Reflecting back on my own experience, I’d take away the following to anyone who’s thinking of planning or for that matter improving a fundraising event:

  1. Give your fundraisers as much practical support as you possibly can so that they can concentrate on what they’re doing and remain excited about making a difference. The things which might seem easy to you will be of immense help when scaled up across your volunteers – so yes, bring a collecting tin to the event for them, and give them online tools that guide them step-by-step through the essentials of good email and social communication – they might be able to do it themselves, but with support, the results will be significantly better.

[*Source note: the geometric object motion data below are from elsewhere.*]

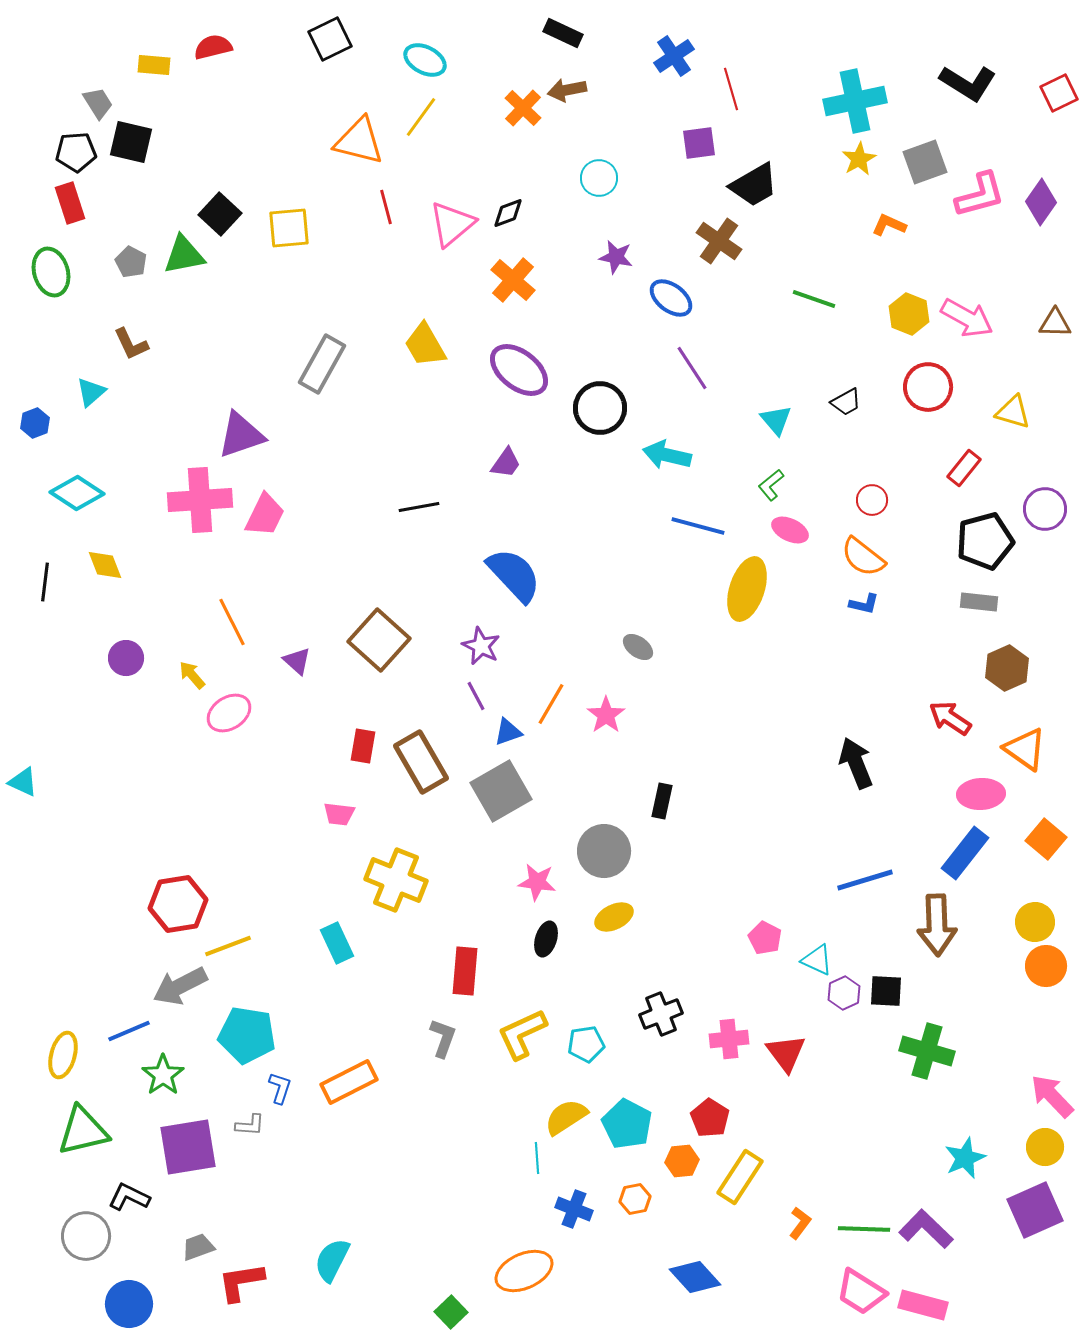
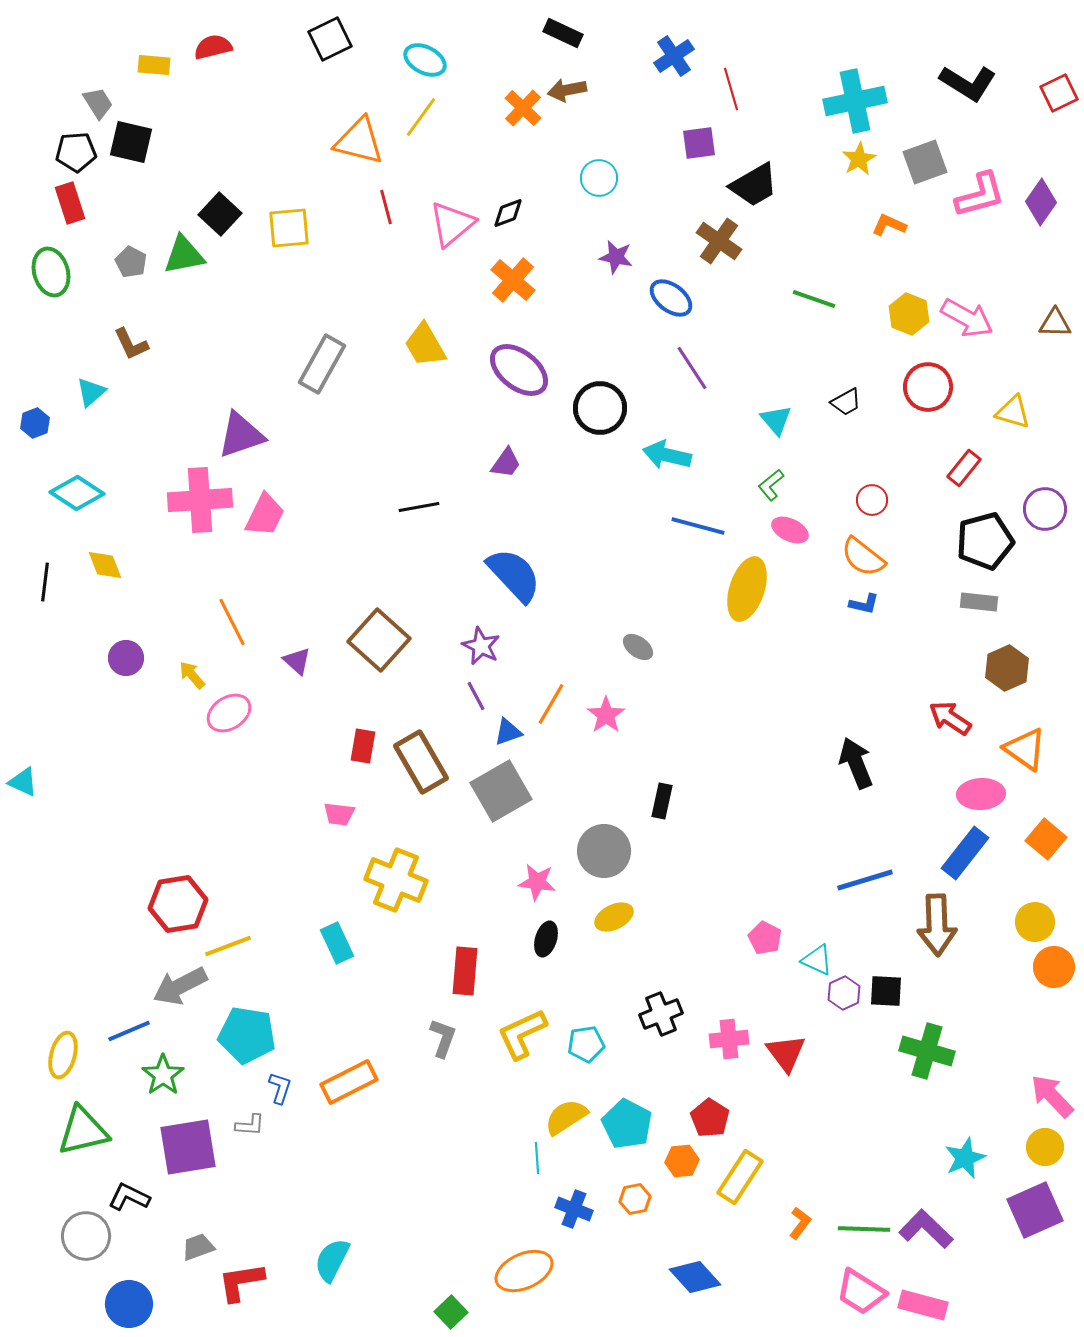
orange circle at (1046, 966): moved 8 px right, 1 px down
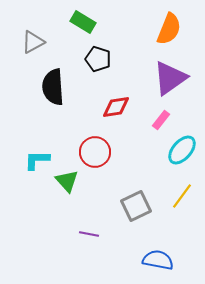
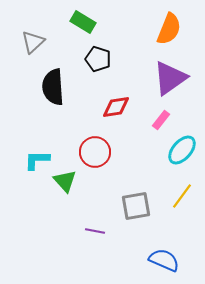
gray triangle: rotated 15 degrees counterclockwise
green triangle: moved 2 px left
gray square: rotated 16 degrees clockwise
purple line: moved 6 px right, 3 px up
blue semicircle: moved 6 px right; rotated 12 degrees clockwise
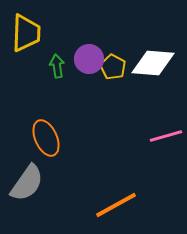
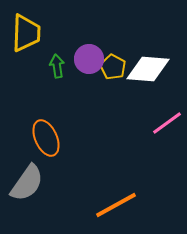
white diamond: moved 5 px left, 6 px down
pink line: moved 1 px right, 13 px up; rotated 20 degrees counterclockwise
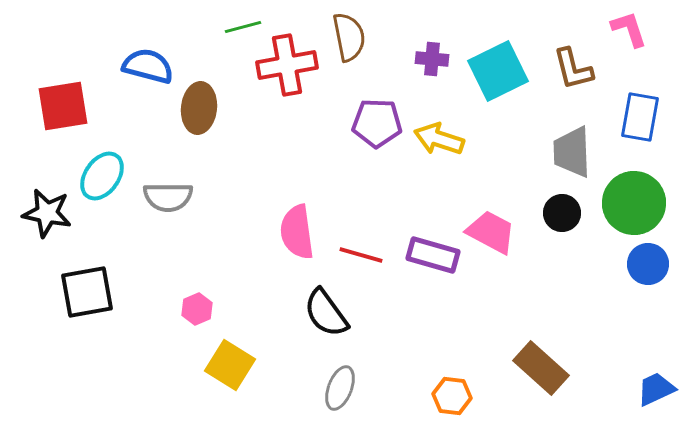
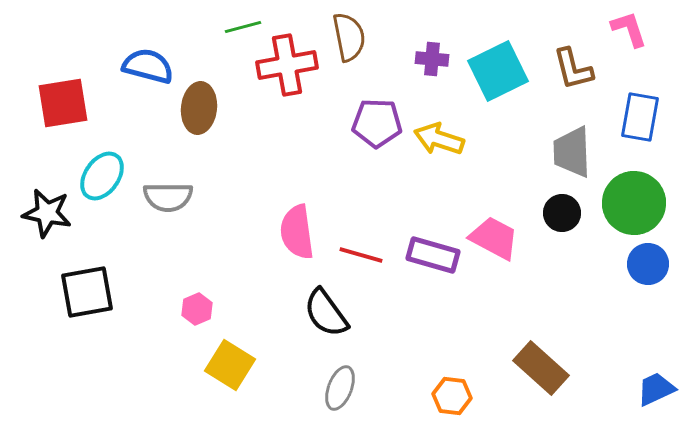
red square: moved 3 px up
pink trapezoid: moved 3 px right, 6 px down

  2. Help them stay organised with tools and step-by-step processes that ensure that they don’t get stuck in the detail – or get it wrong. And make sure that these work: if you’re asking them to collect addresses on a sponsorship form for Gift aid – make sure the box is big enough to write in!
  3. Give them examples of how other groups have organised things successfully so they can pick and choose what will work for them – or better still put them in touch with successful groups and volunteers through social networks and through your own digital tools.
  4. Make your story shine through so that your volunteers remember exactly why they are putting in their time and effort to make your fundraiser a success. Successful fundraising is all about that emotional connection. If a volunteer can build on the personal connection they have with donors by building an emotional connection to your cause, you’ll see the results as you’ll have new long term supporters who support the charity long after the event is over.

For an example of this done really well? Check out the Cancer Research UK “Relay for Life” website which brings together the cause, and tools and the practical help and guidance needed for both individual fundraisers and for the volunteer team that supports and co-ordinate them. Behind the scenes – the joined-up platform provided by Convio TeamRaiser means that the fundraising, volunteer management and reporting tasks are all completed online within the tool, giving a huge amount of practical help to those who are giving up their time to the charity. For me this really sets the standard in what I look for in terms of support and practical help in getting great results for the charity.